Tuve amores, pero no marido.  Un gran amor a quien le di el chance de convertirme en hueso y pellejo y en cuyo honor no tuve hijos para evitarle un disgusto mayor a su mujer y a su madre.

Estudié todos los años que pudo pagarme mi padre -y podía mucho-.  Estudié periodismo, televisión, locución, sicología, análisis conductuales y me convertí en la consejera particular de todas mis amigas y las que conocía en cualquier lugar con una increíble facilidad.

Con tantas ocupaciones y tan poca necesidad, ¿para qué iba a trabajar?

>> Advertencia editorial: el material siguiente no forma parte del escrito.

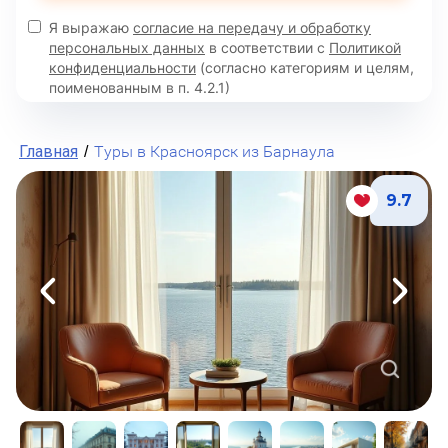
Я выражаю
согласие на передачу и обработку
персональных данных
в соответствии с
Политикой
конфиденциальности
(согласно категориям и целям,
поименованным в п. 4.2.1)
Главная
Туры в Красноярск из Барнаула
/
9.7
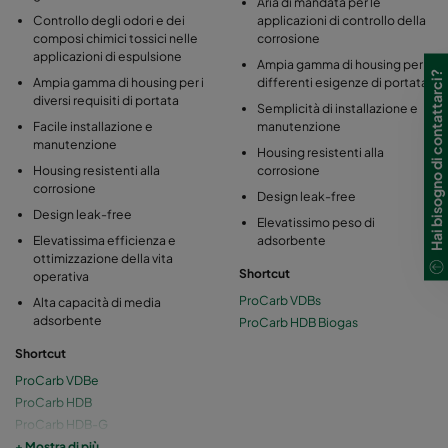
Aria di mandata per le
Controllo degli odori e dei
applicazioni di controllo della
composi chimici tossici nelle
corrosione
applicazioni di espulsione
Ampia gamma di housing per
Hai bisogno di contattarci?
Ampia gamma di housing per i
differenti esigenze di portata
diversi requisiti di portata
Semplicità di installazione e
Facile installazione e
manutenzione
manutenzione
Housing resistenti alla
Housing resistenti alla
corrosione
corrosione
Design leak-free
Design leak-free
Elevatissimo peso di
Elevatissima efficienza e
adsorbente
ottimizzazione della vita
Shortcut
operativa
ProCarb VDBs
Alta capacità di media
adsorbente
ProCarb HDB Biogas
Shortcut
ProCarb VDBe
ProCarb HDB
ProCarb HDB-G
ProCarb HDC
+ Mostra di più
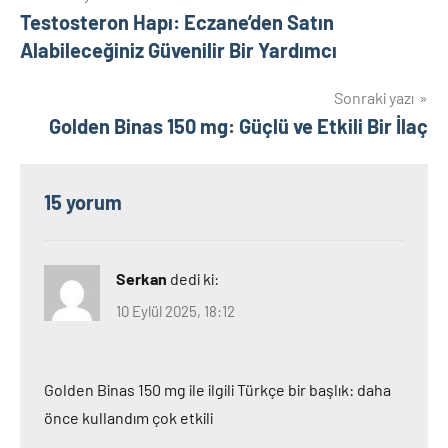
Testosteron Hapı: Eczane’den Satın
gezinmesi
Alabileceğiniz Güvenilir Bir Yardımcı
Sonraki yazı
Golden Binas 150 mg: Güçlü ve Etkili Bir İlaç
15 yorum
Serkan
dedi ki:
10 Eylül 2025, 18:12
Golden Binas 150 mg ile ilgili Türkçe bir başlık: daha
önce kullandım çok etkili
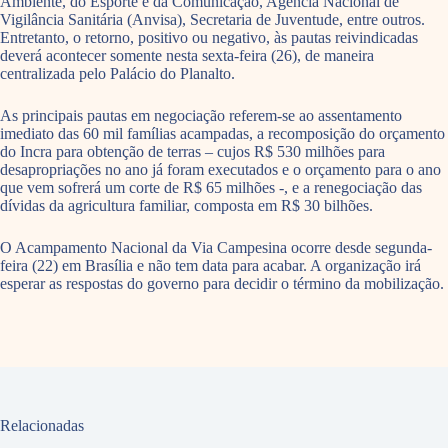
Ambiente, do Esporte e da Comunicação, Agência Nacional de
Vigilância Sanitária (Anvisa), Secretaria de Juventude, entre outros.
Entretanto, o retorno, positivo ou negativo, às pautas reivindicadas
deverá acontecer somente nesta sexta-feira (26), de maneira
centralizada pelo Palácio do Planalto.
As principais pautas em negociação referem-se ao assentamento
imediato das 60 mil famílias acampadas, a recomposição do orçamento
do Incra para obtenção de terras – cujos R$ 530 milhões para
desapropriações no ano já foram executados e o orçamento para o ano
que vem sofrerá um corte de R$ 65 milhões -, e a renegociação das
dívidas da agricultura familiar, composta em R$ 30 bilhões.
O Acampamento Nacional da Via Campesina ocorre desde segunda-
feira (22) em Brasília e não tem data para acabar. A organização irá
esperar as respostas do governo para decidir o término da mobilização.
Relacionadas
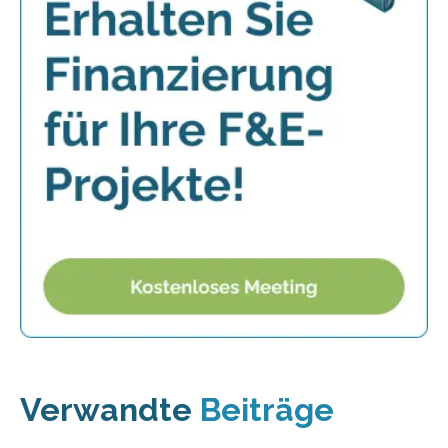
Verwandte
Beiträge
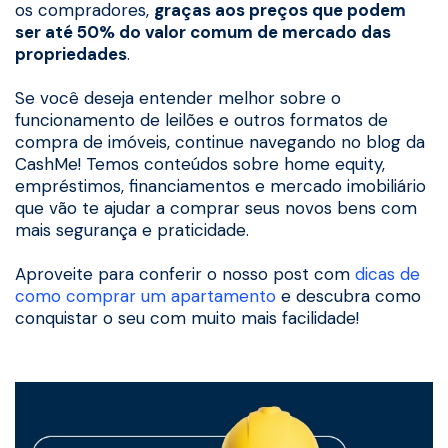
os compradores,
graças aos preços que podem
ser até 50% do valor comum de mercado das
propriedades
.
Se você deseja entender melhor sobre o
funcionamento de leilões e outros formatos de
compra de imóveis, continue navegando no blog da
CashMe! Temos conteúdos sobre home equity,
empréstimos, financiamentos e mercado imobiliário
que vão te ajudar a comprar seus novos bens com
mais segurança e praticidade.
Aproveite para conferir o nosso post com
dicas de
como comprar um apartamento
e descubra como
conquistar o seu com muito mais facilidade!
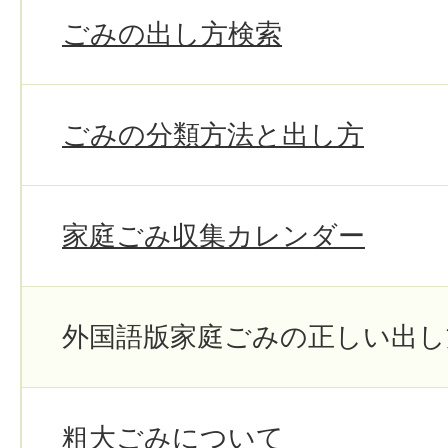
ごみの出し方検索
ごみの分類方法と出し方
家庭ごみ収集カレンダー
外国語版家庭ごみの正しい出し
粗大ごみについて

Mi padre seguía apoyando mis deseos y esto aumentaba el abismo y la distancia entre todos los que nos rodeaban.  Pudimos habernos quedado solos en el mundo y habríamos sobrevivido, pero me dejó sola cuando ya no puedo cambiar la ruta de mi vida.

Me lo decía, mi hija qué va a ser de ti, cuando me vaya.  Y, no han pasado ni tres años y ya mi barco perdió el sendero. Vendimos todo, repartimos todo; nos dividimos y ya no tengo nada.  Vine a los Estados Unidos de vacaciones y me quedé.  Quería un marido para hacer residencia.  Estaba dispuesta a pagarlo y hasta en este intento fracasé.  Se me agotó el tiempo y el dinero en un momento en que estoy fuera de todos los mercados.

La dueña del apartamento donde vivo me dio hasta hoy para que me vaya y su argumento para hacerlo es convincente «o se va o la migra».

Está todo listo para hacerlo; debo irme pero no puedo salir a esas calles de Dios como una harapienta «si mi papá me ve se muere otra vez» ni puedo provocar que me devuelvan a mi país «a donde no me queda más que el terreno para mi tumba» y ni siquiera la seguridad de que alguien tome la iniciativa de dirigir por tan buen camino mis huesos.

En un último intento llamo al hombre que fue mi vida, quizás para pedirle la dirección para enviarle este texto; pero está reunido dice su secretaria, que quiere el nombre de mi empresa y el asunto y aunque quiero decirle que no es asunto suyo e imponerme como ya lo he hecho tantas veces en mi vida, sólo cuelgo.

Me siento en el centro de estas cuatro paredes y escribo sin importar para quién. Pero preguntándome quién será la primera persona en abrir la puerta, en leer la carta que pongo ahora en esta mesa; en mirar mi maleta, subir la escalera y sorprenderse –sin una sola lágrima- por la belleza en el silencio de esta latina envuelta por  fin en la temperatura de esta ciudad, a la que tanto odié y a la que finalmente decido entregarme.